People with the misfortune to have bought a base-spec Dell desktop are in the same situation, but so are a lot of geeks, who make up for their ample system RAM by spending a lot more time in front of the computer doing stuff that hits the disk. Heck, just downloading all that video will stop the disk receiving it from ever spinning down.
The way you make consumer drives last is by not using them. If they're spun down in standby mode, they're not wearing out. Even if a drive's kept in an anti-static bag in a cupboard, it won't last forever, but it's usually the physical components like the spindle and head assembly bearings that kill a drive after two years. When they ain't movin', they ain't wearin'.

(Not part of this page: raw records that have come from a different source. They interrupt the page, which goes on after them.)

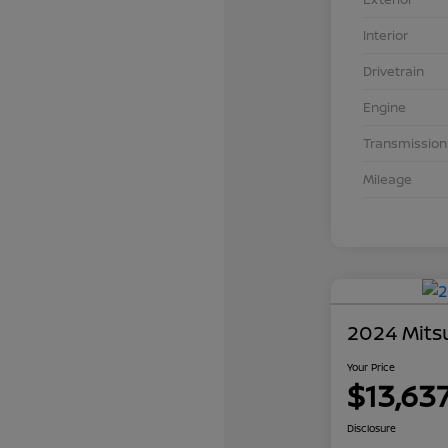
Interior
Drivetrain
Engine
Transmission
Mileage
2024 Mits
Your Price
$13,63
Disclosure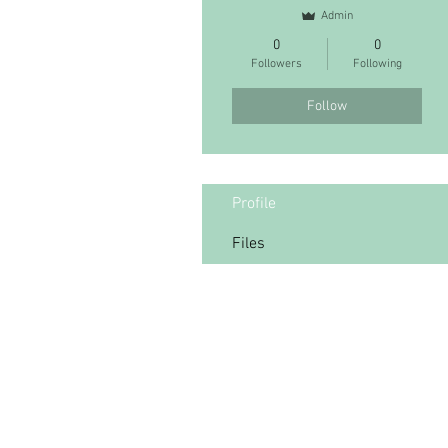
Admin
0
0
Followers
Following
Follow
Profile
Files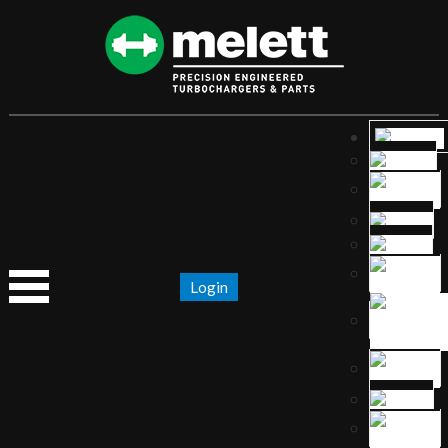
Login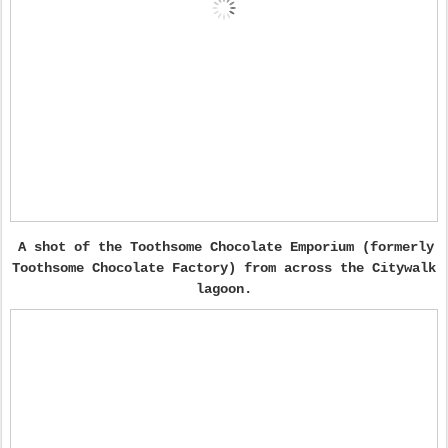
A shot of the Toothsome Chocolate Emporium (formerly
Toothsome Chocolate Factory) from across the Citywalk
lagoon.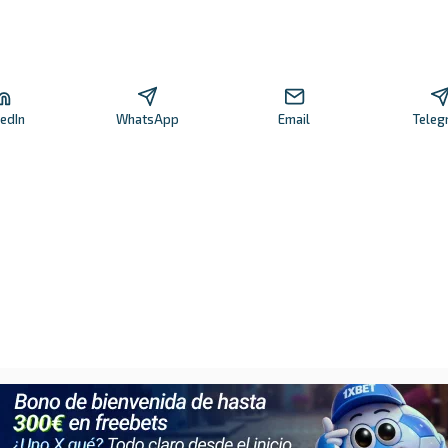
kedIn
WhatsApp
Email
Teleg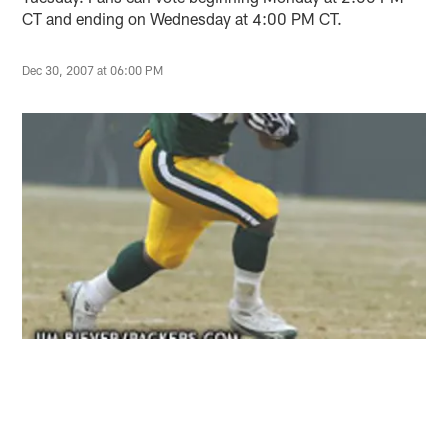
CT and ending on Wednesday at 4:00 PM CT.
Dec 30, 2007 at 06:00 PM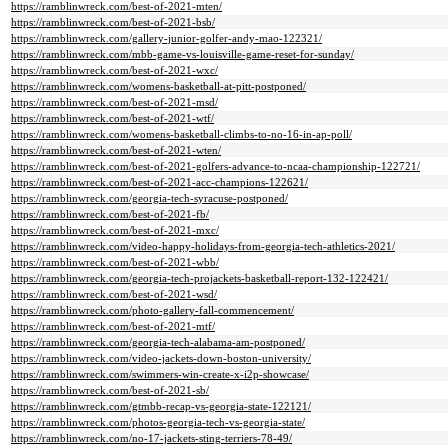
https://ramblinwreck.com/best-of-2021-mten/
https://ramblinwreck.com/best-of-2021-bsb/
https://ramblinwreck.com/gallery-junior-golfer-andy-mao-122321/
https://ramblinwreck.com/mbb-game-vs-louisville-game-reset-for-sunday/
https://ramblinwreck.com/best-of-2021-wxc/
https://ramblinwreck.com/womens-basketball-at-pitt-postponed/
https://ramblinwreck.com/best-of-2021-msd/
https://ramblinwreck.com/best-of-2021-wtf/
https://ramblinwreck.com/womens-basketball-climbs-to-no-16-in-ap-poll/
https://ramblinwreck.com/best-of-2021-wten/
https://ramblinwreck.com/best-of-2021-golfers-advance-to-ncaa-championship-122721/
https://ramblinwreck.com/best-of-2021-acc-champions-122621/
https://ramblinwreck.com/georgia-tech-syracuse-postponed/
https://ramblinwreck.com/best-of-2021-fb/
https://ramblinwreck.com/best-of-2021-mxc/
https://ramblinwreck.com/video-happy-holidays-from-georgia-tech-athletics-2021/
https://ramblinwreck.com/best-of-2021-wbb/
https://ramblinwreck.com/georgia-tech-projackets-basketball-report-132-122421/
https://ramblinwreck.com/best-of-2021-wsd/
https://ramblinwreck.com/photo-gallery-fall-commencement/
https://ramblinwreck.com/best-of-2021-mtf/
https://ramblinwreck.com/georgia-tech-alabama-am-postponed/
https://ramblinwreck.com/video-jackets-down-boston-university/
https://ramblinwreck.com/swimmers-win-create-x-i2p-showcase/
https://ramblinwreck.com/best-of-2021-sb/
https://ramblinwreck.com/gtmbb-recap-vs-georgia-state-122121/
https://ramblinwreck.com/photos-georgia-tech-vs-georgia-state/
https://ramblinwreck.com/no-17-jackets-sting-terriers-78-49/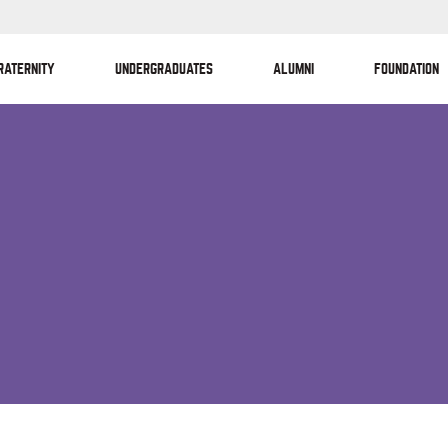
RATERNITY
UNDERGRADUATES
ALUMNI
FOUNDATION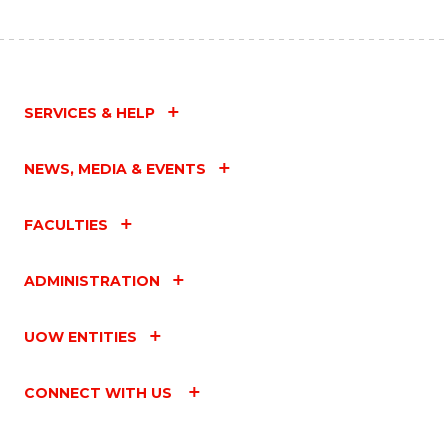
SERVICES & HELP
NEWS, MEDIA & EVENTS
FACULTIES
ADMINISTRATION
UOW ENTITIES
CONNECT WITH US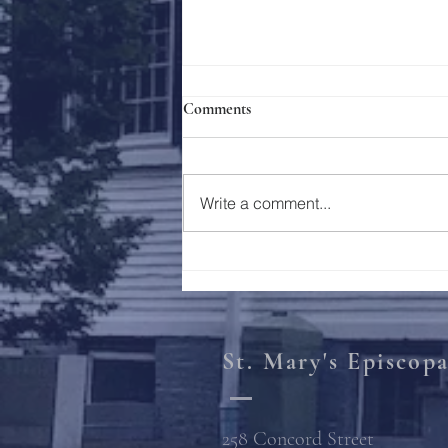
Comments
Holy Week 2023
Write a comment...
St. Mary's Episcop
258 Concord Street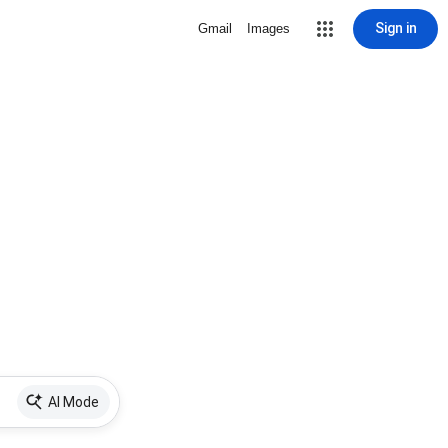
Sign in
Gmail
Images
AI Mode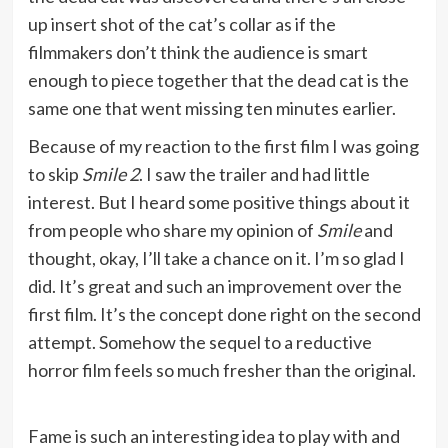
up insert shot of the cat’s collar as if the
filmmakers don’t think the audience is smart
enough to piece together that the dead cat is the
same one that went missing ten minutes earlier.
Because of my reaction to the first film I was going
to skip
Smile 2
. I saw the trailer and had little
interest. But I heard some positive things about it
from people who share my opinion of
Smile
and
thought, okay, I’ll take a chance on it. I’m so glad I
did. It’s great and such an improvement over the
first film. It’s the concept done right on the second
attempt. Somehow the sequel to a reductive
horror film feels so much fresher than the original.
Fame is such an interesting idea to play with and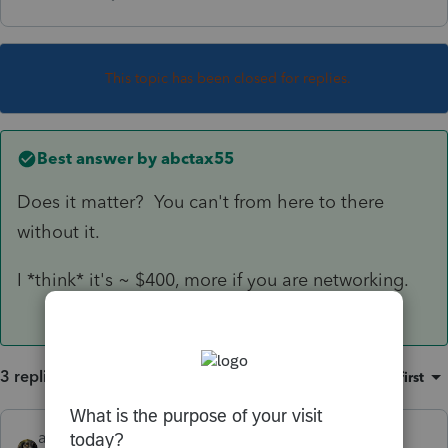
This topic has been closed for replies.
Best answer by
abctax55
Does it matter? You can't from here to there
without it.
I *think* it's ~ $400, more if you are networking.
3 replies
Sort by
:
Oldest first
abctax55
ANSWER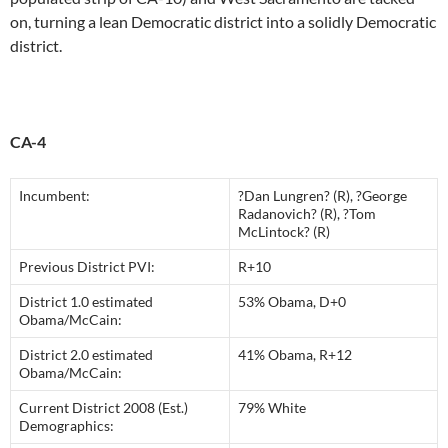
on, turning a lean Democratic district into a solidly Democratic
district.
CA-4
Incumbent:
?Dan Lungren? (R), ?George
Radanovich? (R), ?Tom
McLintock? (R)
Previous District PVI:
R+10
District 1.0 estimated
53% Obama, D+0
Obama/McCain:
District 2.0 estimated
41% Obama, R+12
Obama/McCain:
Current District 2008 (Est.)
79% White
Demographics: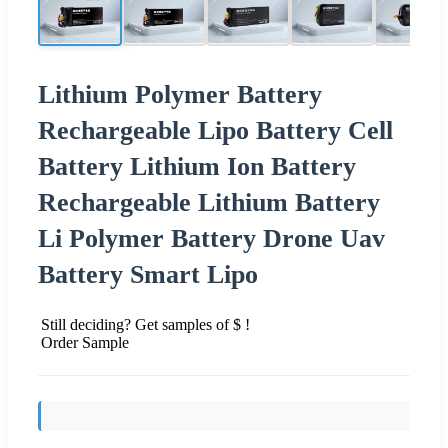
Lithium Polymer Battery
Rechargeable Lipo Battery Cell
Battery Lithium Ion Battery
Rechargeable Lithium Battery
Li Polymer Battery Drone Uav
Battery Smart Lipo
Still deciding? Get samples of $ !
Order Sample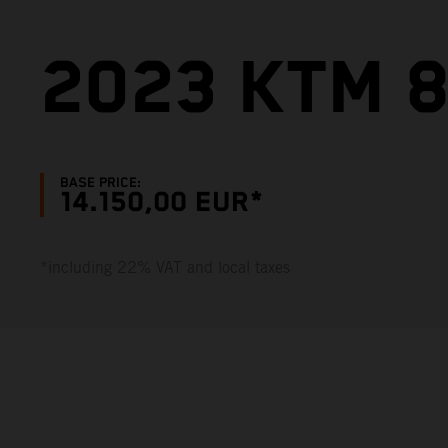
2023 KTM 
BASE PRICE:
14.150,00 EUR*
*including 22% VAT and local taxes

Getting hard drives to spin down on any modern computer is, of course, easy. You can set the spin-down time to a really aggressive laptop-on-batteries five minutes or so, if you like. Consumer drives spin up fast (server drives don't), so there's no huge performance penalty to pay for doing that.
But if you're using USB drive boxes, their own little bridge interface is what decides when the drive spins down. Or, more accurately, if the drive spins down.
A lot of cheap external boxes - practically all of them, I think - never spin the drive down at all. They keep spinning the darn thing all day and all night, and keep spinning their cheap-bearinged cooling fan too, for that matter; that'll probably give out even sooner than the drive does, but is of course easier to replace, or hack around with some unsightly external-fan contraption.
Fancier Network-Attached Storage gadgets spin down their drives, of course. Buffalo Technology's somewhat pricey TeraStation, for instance, apparently has a fixed 30 minute spindown timer - though good luck finding anything about it in the manual. But the only way you can get most USB boxes to spin down is by yanking the power.
Which, of course, you can do. Run all of the drive box plugpacks from a Christmas tree of powerboards hooked to one switched outlet - which is a bad idea for high powered devices, but fine for the modest demands of hard drives - and you can toggle the lot of them on and off at will. USB won't get upset over that, though it is of course less than wise to cut the power in the middle of a write operation.
But if you don't take this sort of precaution, and leave the drives online all the time, don't expect them to last.